Plus précisément, le “Camin Romieu” alias le Chemin des pèlerins, par la voie des piémonts, itinéraire alternatif serpentant dans la plaine languedocienne. Donc, venant de l’est de Béziers, par la Voie Domitienne (avenue Saint Saëns aujourd’hui) vous franchissez par le pont-levis les douves du rempart (actuelles Allées Paul Riquet). Vous approchez de la « portette » du château (Place Jean-Jaurès), gardée par des soldats du vicomte Trencavel. Vous montrez vos crédentials : on vous accorde bien volontiers le passage.

Courageux marcheurs, emplis d’espoir et de conviction, vous arpentez la cité, croisez des soldats du vicomte remontant la rue de la Citadelle ; puis un chevalier et son destrier harnaché, sur la Place du Forum… Ici et là quelques boutiquiers assis sur la margelle d’un puits rue Canterelles – artère fourmillant de commerces – se désaltèrent. Vous aussi : il faut bien se débarrasser de la poussière du chemin.
Vous continuez vers la porte du Bout du Pont, dans le rempart ouest de la ville, au-dessus du Pont Vieux. Lorsque, vous voyant éreinté, un bon samaritain vous propose la paille de son écurie pour dormir, une assiette de ragoût de fèves pour vous requinquer. Demain, au lever du soleil, il vous souhaitera “bon camino” (“Faites bonne route”, en occitan)…

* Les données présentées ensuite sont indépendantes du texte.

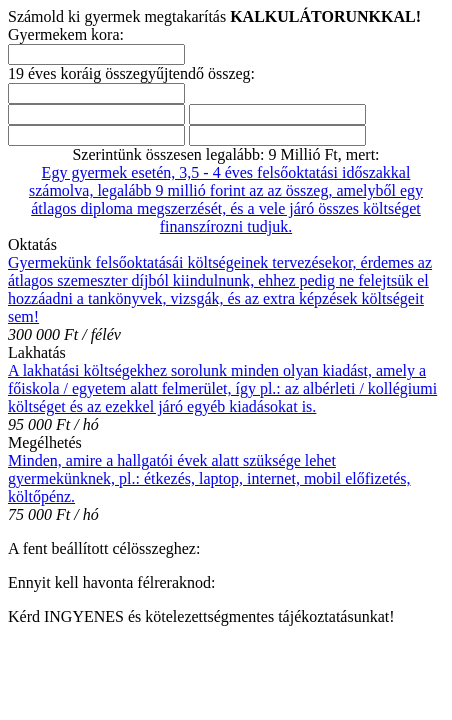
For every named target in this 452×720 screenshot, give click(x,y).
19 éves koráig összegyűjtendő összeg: (131, 73)
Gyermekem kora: (66, 34)
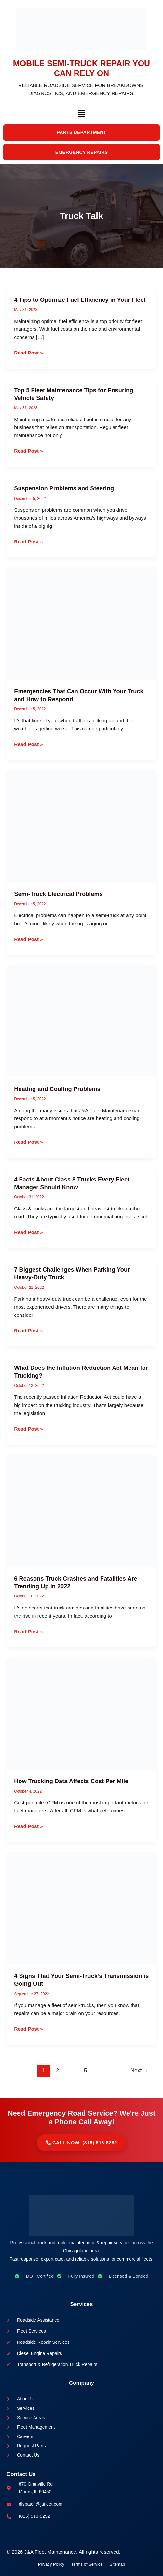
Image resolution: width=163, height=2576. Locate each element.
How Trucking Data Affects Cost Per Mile (71, 1781)
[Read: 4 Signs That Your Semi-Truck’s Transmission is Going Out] (81, 1908)
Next (139, 2070)
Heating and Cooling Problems (57, 1089)
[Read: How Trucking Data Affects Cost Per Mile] (81, 1713)
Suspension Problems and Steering (64, 488)
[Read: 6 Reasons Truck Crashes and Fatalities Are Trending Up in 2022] (81, 1510)
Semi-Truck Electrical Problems (58, 893)
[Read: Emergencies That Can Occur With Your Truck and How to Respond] (81, 623)
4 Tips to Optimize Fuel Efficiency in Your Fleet (79, 299)
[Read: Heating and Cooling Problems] (81, 1020)
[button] (81, 115)
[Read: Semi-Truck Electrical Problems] (81, 826)
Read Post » (28, 353)
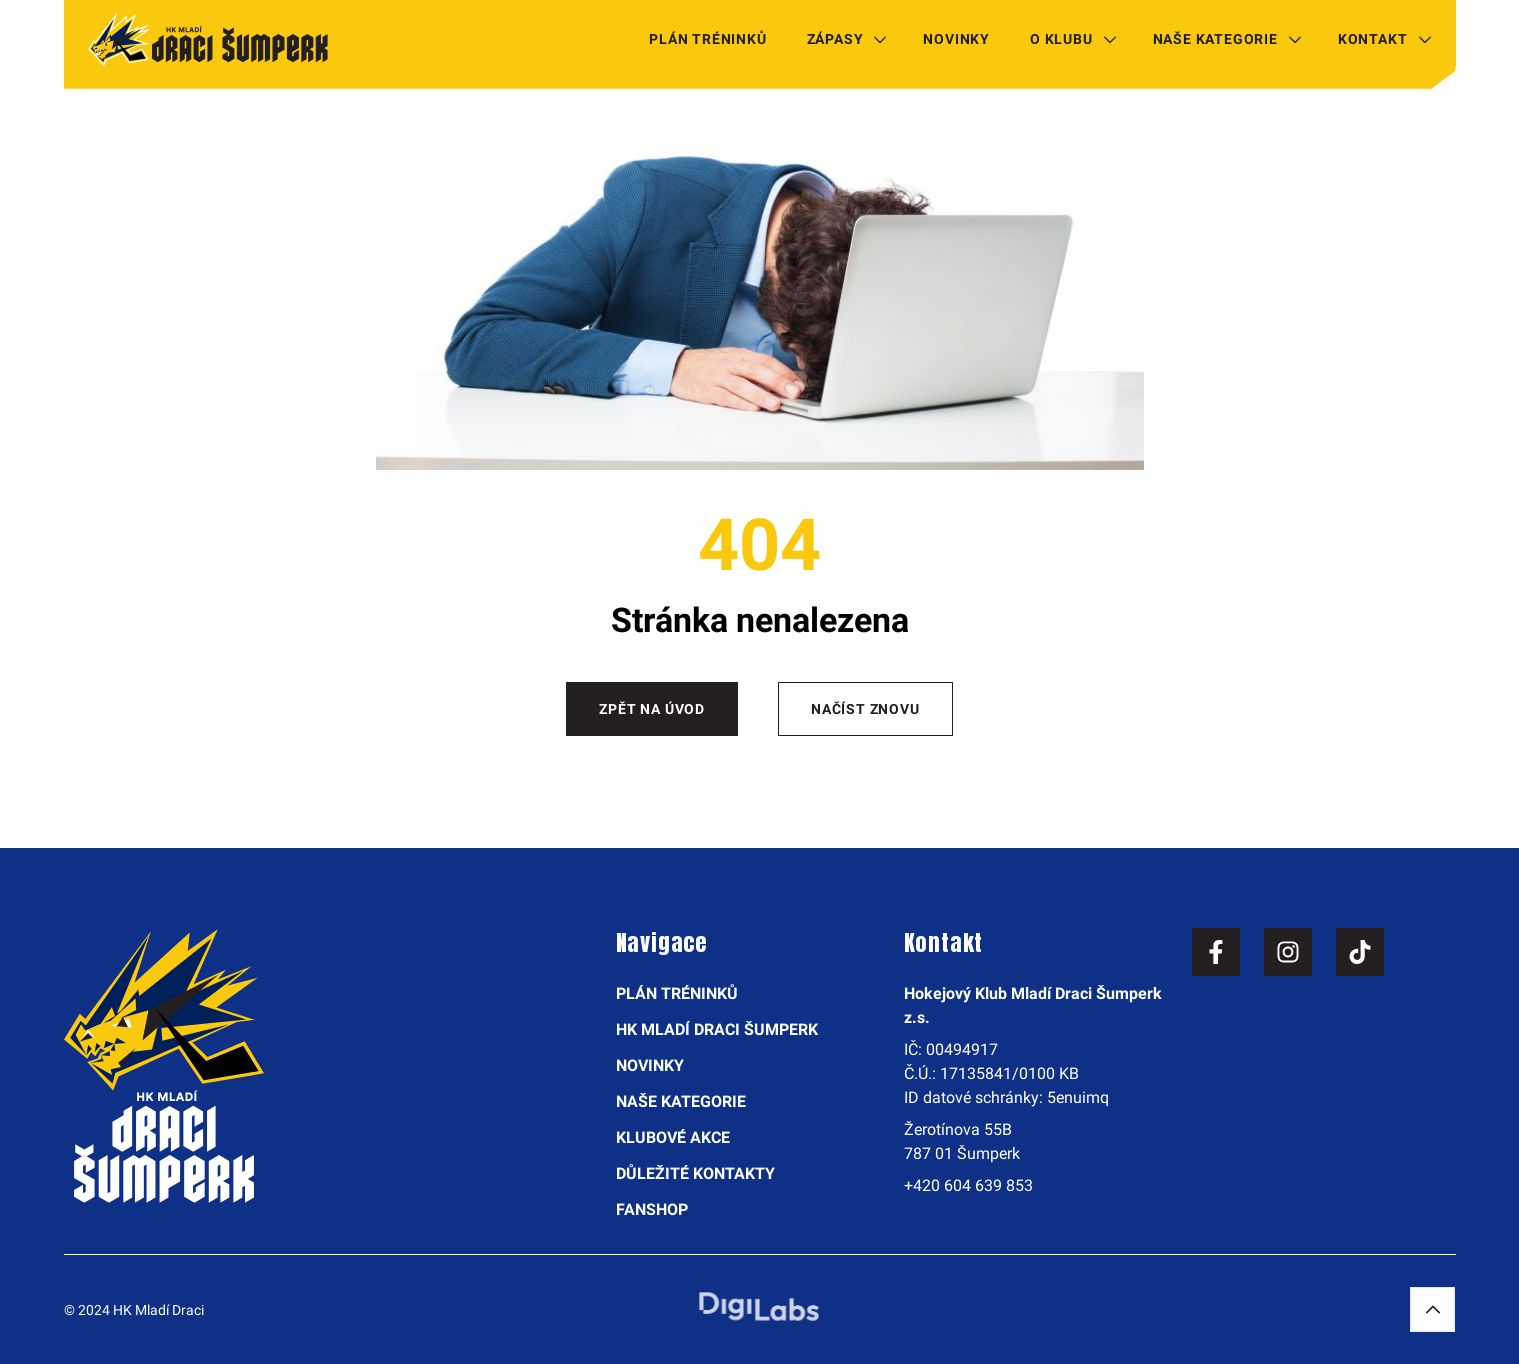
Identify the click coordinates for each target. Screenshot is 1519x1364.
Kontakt (1373, 39)
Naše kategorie (1215, 39)
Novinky (956, 39)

Retour au XXIe siècle, mais “Bon camino” quand même

Dans le quartier de l’église Saint-Jacques (la bien nommée) à deux pas de la rue Canterelles, “Bon Camino” est aussi le nom du gîte créé au printemps 2016, pour accueillir les pèlerins de Compostelle qui, comme vous, font halte à Béziers. A quelques pas, place des Casernes, vous avez souri, en détaillant la fresque peinte en juin (2016 aussi) : la carte des principaux chemins de Saint Jacques y est peinte. De même, l’inévitable “jacquaire” avec sa coquille, son chapeau et son bourdon. Pour vous guider dans la ville vous avez bien sûr suivi, les yeux au ras des trottoirs, les clous de bronze indiquant “Camin Roumieu-Béziers”.

Comme quoi depuis 1 000 ans (le pèlerinage a pris son essor au XIe siècle), les chemins de Saint-Jacques de Compostelle exercent une puissante attraction sur d’innombrables personnes : en 2019, quelque 350 000 pèlerins y ont marché, soit trois fois plus de gens qu’en 2004 ! Dont -depuis 2018 – une majorité de femmes… Avec Jérusalem et Rome, il demeure l’un des pèlerinages “saints” de l’Eglise catholique.